The Greek power workers union YENOP, the most powerful union in Greece last Friday announced a programme of rolling 48-hour strikes by its members employed throughout the power industry, in response the GSEE (Greek TUC) leader Panagopoulos has called for a one-day general strike in Portugal, Spain, Italy and Greece to coincide with a one-day general strike already called in Portugal for 14 November.

The call for joint action by workers across those countries being hammered by the EU, the European Central Bank and the International Monetary Fund (the Troika) in order to repay the billions of euros used to bail them out of bankruptcy has been forced out of the union bureaucracy by the determination of workers not to see their lives destroyed in order that the banks survive the crisis of world capitalism.

It comes after a period of unprecedented strike action across these countries.

The 48-hour rolling strikes called by YENOP are in anticipation of further savage cuts to pensions and wages being agreed this week by the right-wing coalition government under the orders of the Troika in order to secure a further 11.5 billion euros bail-out loan, without which the country will be bankrupted in weeks.

Along with this call for rolling action – in effect a national all-out strike – the executive of YENOP called for the GSEE to ‘escalate the struggle immediately with the aim of overthrowing the austerity measures’, and went on to demand the complete cancellation of Greece’s sovereign debt.

This, from a union that has been one of the mainstays of the GSEE which has fought tirelessly to restrict the struggle of the unions to one-day protests, represents the enormous pressure on the leadership from the working class.

The call to overthrow the austerity programme cannot be achieved without the overthrow of the government.

This was the demand of the massive one-day general strike on Wednesday last week where hundreds of thousands of workers marched through Athens demanding an indefinite general strike to bring down the government and defeat the Troika.

The day before, Spain was gripped by huge protests that saw tens of thousands of workers and youth surrounding parliament and being violently attacked by riot police as they protested about austerity cuts designed to reduce Spain’s debt by 65 billion euros in two years.

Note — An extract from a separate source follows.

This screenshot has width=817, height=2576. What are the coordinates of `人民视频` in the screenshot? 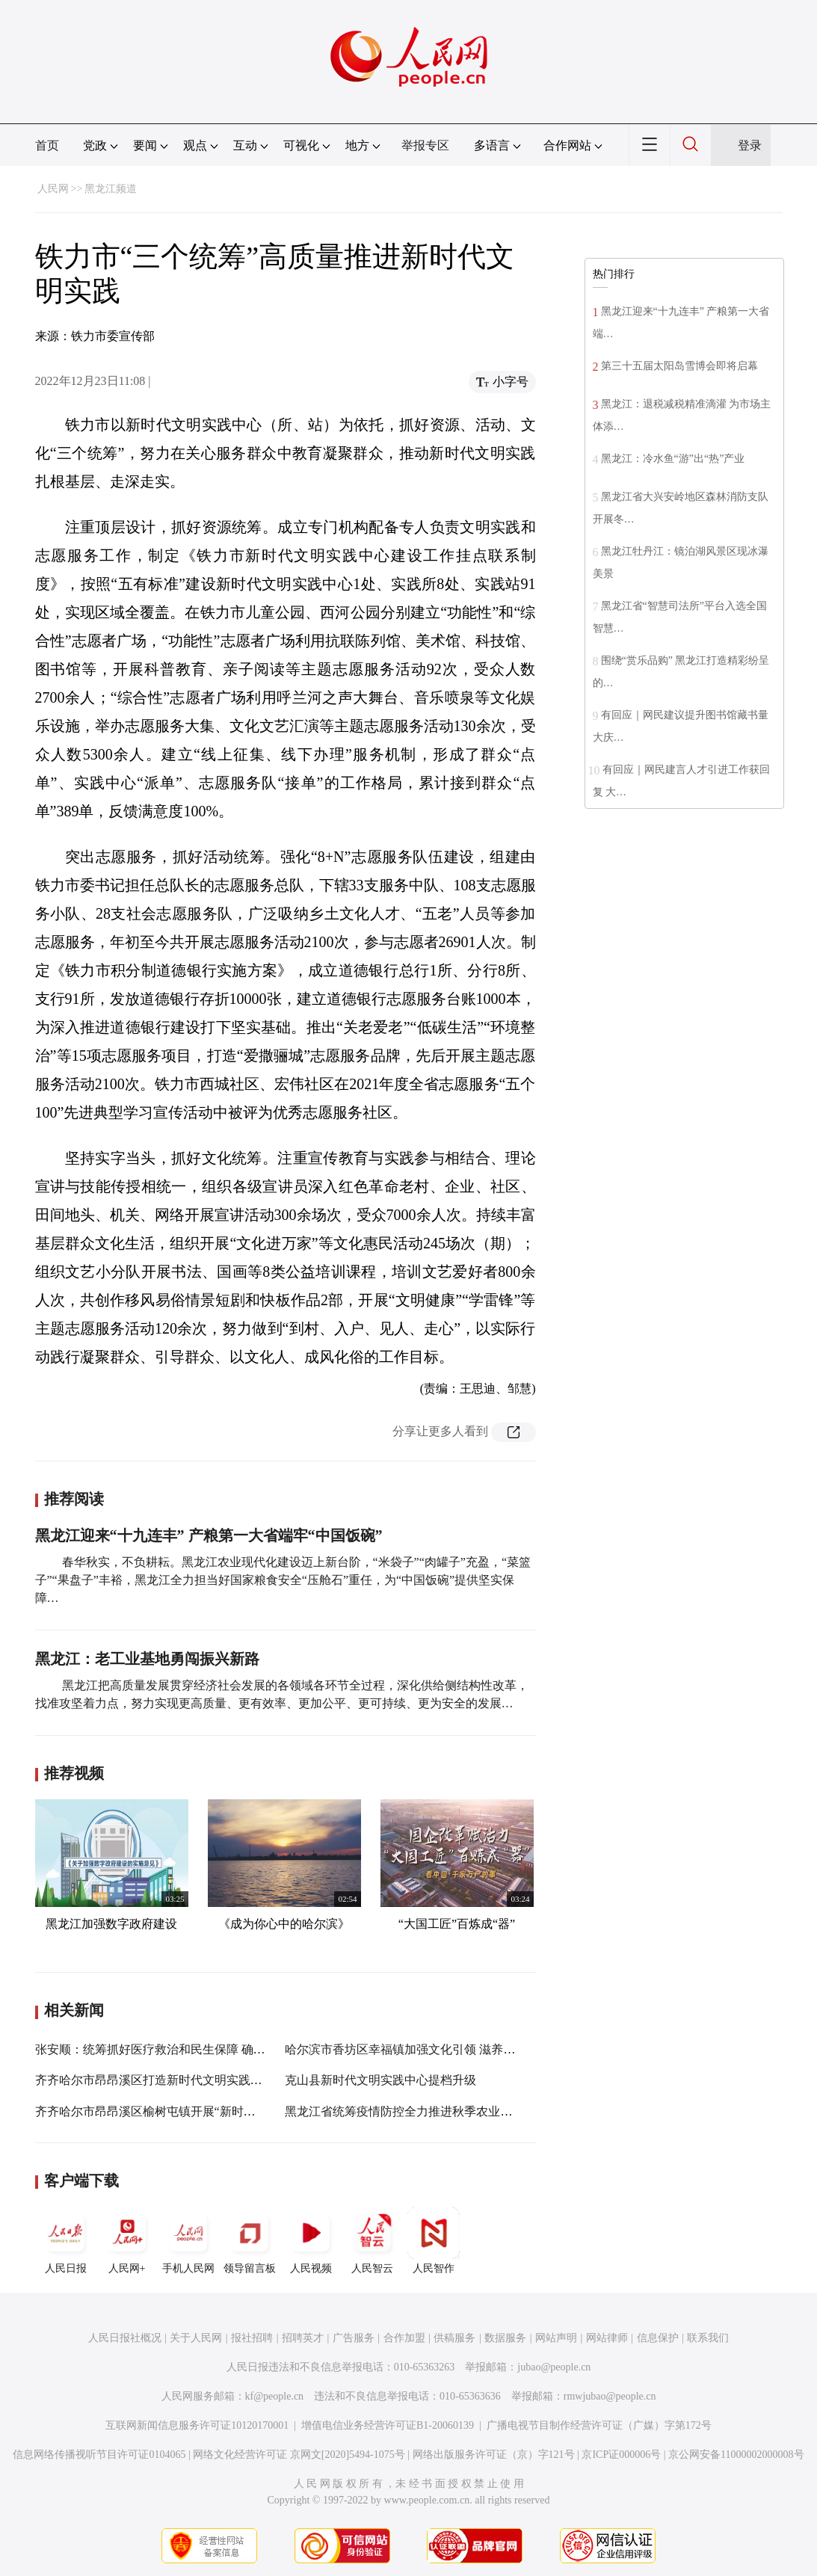 It's located at (311, 2240).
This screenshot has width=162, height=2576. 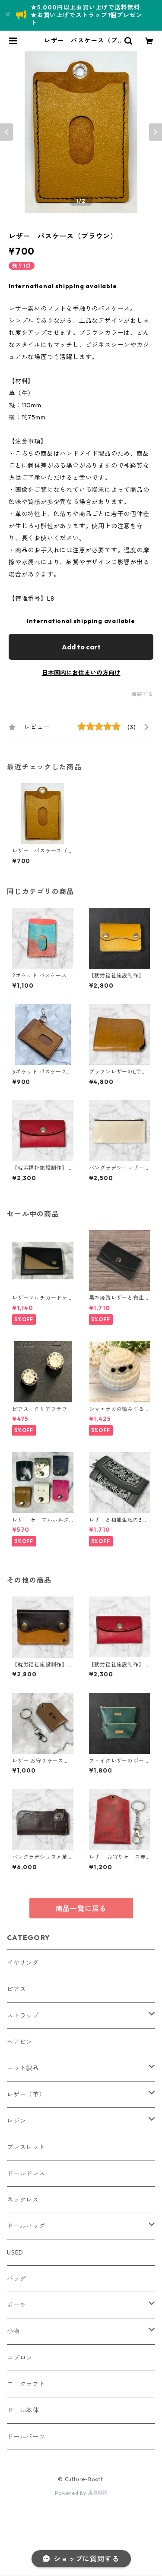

In Portugal, one million people took to the streets last month against austerity measures that include raising social contributions made by workers from 11% to 18%, a move that will slash one month’s pay a year from every worker.

Further cuts announced yesterday by the Portuguese government along with massive tax increases have led the largest union, CGTP, to call a general strike.

In Britain, the anger and determination of workers not to allow the coalition to destroy their lives and the Welfare State has forced the TUC to consider the ‘feasibility’ of organising a general strike, something the leadership vowed would never happen.

What is clear is that the revolutionary movement of the working class is sweeping Europe and the demand for indefinite general strike action, co-ordinated across the Continent, is taking hold.

Such action will pose immediately and directly the issue of power, of the working class overthrowing the entire rotten, bankrupt capitalist system and going forward to the European socialist revolution.

There is only one way forward for the workers of Europe. This is to build sections of the International Committee of the Fourth International in every country to lead socialist revolutions to replace the bankrupt EU with the Socialist United States of Europe.